Information provided:
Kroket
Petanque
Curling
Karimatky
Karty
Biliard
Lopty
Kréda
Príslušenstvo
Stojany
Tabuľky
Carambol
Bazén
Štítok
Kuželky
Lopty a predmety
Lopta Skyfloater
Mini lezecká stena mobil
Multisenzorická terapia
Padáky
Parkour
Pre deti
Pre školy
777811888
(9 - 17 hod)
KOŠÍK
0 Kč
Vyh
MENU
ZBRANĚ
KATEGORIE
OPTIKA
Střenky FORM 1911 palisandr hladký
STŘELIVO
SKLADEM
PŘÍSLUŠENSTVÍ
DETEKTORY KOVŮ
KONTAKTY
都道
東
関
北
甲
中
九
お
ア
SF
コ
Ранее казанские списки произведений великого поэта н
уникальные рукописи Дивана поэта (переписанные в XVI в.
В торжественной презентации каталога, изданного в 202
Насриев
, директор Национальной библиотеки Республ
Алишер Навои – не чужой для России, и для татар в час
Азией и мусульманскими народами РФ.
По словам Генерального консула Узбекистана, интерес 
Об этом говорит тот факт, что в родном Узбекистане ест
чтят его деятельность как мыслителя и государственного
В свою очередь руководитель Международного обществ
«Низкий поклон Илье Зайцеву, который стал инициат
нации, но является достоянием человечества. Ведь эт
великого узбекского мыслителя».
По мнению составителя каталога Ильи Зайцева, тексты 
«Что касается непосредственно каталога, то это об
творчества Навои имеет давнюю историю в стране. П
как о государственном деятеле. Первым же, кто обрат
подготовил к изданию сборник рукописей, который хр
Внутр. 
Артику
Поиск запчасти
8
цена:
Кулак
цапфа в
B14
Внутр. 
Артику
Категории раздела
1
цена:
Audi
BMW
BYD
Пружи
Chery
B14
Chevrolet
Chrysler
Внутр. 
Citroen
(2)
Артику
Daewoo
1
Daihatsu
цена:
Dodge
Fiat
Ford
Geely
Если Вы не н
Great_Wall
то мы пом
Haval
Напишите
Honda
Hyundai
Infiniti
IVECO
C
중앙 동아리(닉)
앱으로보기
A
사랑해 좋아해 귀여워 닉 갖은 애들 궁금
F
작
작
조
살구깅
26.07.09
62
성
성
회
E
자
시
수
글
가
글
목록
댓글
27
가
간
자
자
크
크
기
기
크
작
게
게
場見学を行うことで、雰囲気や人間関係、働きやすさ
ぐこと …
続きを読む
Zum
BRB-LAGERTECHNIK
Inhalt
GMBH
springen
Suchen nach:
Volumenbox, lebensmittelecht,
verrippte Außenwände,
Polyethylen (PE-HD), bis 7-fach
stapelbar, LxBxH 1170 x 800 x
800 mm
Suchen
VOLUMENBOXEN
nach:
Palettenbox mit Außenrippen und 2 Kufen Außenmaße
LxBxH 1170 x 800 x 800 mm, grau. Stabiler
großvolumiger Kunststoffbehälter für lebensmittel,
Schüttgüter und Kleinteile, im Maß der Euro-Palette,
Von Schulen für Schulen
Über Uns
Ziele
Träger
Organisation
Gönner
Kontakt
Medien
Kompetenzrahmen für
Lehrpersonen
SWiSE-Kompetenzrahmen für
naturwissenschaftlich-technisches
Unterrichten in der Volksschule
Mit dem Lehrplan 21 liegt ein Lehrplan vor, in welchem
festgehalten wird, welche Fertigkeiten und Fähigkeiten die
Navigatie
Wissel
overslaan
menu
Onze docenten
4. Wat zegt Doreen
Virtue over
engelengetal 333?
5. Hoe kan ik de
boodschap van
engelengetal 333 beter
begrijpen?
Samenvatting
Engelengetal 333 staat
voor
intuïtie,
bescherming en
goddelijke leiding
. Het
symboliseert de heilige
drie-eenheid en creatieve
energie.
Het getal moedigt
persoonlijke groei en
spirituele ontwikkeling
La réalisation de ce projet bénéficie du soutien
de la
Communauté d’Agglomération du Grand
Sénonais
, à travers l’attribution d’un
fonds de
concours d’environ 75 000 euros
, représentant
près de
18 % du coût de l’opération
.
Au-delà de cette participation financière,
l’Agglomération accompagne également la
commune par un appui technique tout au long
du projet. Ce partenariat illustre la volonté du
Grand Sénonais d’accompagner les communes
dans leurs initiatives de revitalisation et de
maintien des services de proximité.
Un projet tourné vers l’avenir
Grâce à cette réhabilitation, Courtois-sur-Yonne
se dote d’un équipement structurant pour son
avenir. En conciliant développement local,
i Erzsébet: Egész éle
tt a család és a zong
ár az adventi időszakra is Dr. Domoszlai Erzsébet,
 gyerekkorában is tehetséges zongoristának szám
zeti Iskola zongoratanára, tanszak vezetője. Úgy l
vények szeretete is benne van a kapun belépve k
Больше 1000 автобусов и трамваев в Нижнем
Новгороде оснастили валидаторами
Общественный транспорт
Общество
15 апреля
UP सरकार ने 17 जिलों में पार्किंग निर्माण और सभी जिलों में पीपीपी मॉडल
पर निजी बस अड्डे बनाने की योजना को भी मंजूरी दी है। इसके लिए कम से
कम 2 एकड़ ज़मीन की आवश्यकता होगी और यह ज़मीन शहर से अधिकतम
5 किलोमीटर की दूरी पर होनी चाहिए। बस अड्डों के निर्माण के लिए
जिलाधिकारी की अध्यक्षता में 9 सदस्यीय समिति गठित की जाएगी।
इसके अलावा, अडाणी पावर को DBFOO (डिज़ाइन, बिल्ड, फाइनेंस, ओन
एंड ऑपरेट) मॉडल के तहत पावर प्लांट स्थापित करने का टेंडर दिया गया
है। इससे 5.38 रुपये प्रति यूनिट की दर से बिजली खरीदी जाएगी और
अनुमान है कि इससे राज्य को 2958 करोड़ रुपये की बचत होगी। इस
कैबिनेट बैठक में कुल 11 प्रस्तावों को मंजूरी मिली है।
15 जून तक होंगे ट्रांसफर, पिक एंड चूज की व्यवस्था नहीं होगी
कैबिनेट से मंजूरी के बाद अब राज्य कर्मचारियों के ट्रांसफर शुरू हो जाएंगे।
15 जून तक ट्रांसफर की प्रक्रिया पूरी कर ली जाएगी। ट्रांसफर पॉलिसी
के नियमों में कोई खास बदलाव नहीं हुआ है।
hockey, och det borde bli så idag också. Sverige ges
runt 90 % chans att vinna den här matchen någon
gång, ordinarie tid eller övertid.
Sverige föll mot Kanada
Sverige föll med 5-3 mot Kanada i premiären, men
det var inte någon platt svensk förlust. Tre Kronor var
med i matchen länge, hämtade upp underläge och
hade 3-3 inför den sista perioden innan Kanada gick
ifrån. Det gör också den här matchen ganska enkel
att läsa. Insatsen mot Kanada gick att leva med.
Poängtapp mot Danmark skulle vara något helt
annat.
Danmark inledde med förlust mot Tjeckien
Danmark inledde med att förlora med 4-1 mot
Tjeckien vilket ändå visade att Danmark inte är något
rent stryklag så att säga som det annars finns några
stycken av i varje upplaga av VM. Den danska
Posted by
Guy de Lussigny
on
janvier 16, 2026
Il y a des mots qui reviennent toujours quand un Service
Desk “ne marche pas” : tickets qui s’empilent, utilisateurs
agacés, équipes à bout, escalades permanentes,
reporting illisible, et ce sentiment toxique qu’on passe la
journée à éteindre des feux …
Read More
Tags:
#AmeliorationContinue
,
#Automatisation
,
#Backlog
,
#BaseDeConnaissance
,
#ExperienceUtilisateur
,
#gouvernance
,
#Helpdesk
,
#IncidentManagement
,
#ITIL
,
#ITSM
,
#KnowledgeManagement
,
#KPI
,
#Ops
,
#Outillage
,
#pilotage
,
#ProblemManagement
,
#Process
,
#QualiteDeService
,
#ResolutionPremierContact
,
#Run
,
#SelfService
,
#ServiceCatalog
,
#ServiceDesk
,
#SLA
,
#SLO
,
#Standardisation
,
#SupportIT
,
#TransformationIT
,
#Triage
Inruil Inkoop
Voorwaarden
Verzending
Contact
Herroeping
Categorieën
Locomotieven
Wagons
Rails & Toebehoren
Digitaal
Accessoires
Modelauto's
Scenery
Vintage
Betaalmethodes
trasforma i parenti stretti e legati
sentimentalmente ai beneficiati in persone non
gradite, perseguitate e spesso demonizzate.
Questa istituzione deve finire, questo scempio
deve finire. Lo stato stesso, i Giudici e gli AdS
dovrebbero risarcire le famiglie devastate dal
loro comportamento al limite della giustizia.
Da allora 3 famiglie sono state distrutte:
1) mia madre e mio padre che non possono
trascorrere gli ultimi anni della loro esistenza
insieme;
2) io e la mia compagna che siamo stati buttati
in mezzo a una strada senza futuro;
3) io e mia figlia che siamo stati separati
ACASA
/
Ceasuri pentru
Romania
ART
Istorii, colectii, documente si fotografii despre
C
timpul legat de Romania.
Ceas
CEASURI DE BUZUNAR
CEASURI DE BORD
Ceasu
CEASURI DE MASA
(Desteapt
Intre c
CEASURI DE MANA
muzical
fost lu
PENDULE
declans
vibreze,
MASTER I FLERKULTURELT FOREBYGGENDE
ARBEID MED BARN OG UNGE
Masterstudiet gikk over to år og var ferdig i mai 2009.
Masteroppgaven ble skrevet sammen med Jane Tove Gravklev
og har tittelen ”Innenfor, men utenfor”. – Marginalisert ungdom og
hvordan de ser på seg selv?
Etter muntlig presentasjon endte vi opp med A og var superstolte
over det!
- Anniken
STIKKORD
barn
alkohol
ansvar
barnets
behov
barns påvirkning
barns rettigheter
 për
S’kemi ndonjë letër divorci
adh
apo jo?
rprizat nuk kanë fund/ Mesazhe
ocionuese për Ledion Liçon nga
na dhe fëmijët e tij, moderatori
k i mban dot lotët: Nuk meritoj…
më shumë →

Aim of the task:
Whenever a line of the records holds the string "loro", pick it out and copy it.

Result of the task:
loro comportamento al limite della giustizia.
trascorrere gli ultimi anni della loro esistenza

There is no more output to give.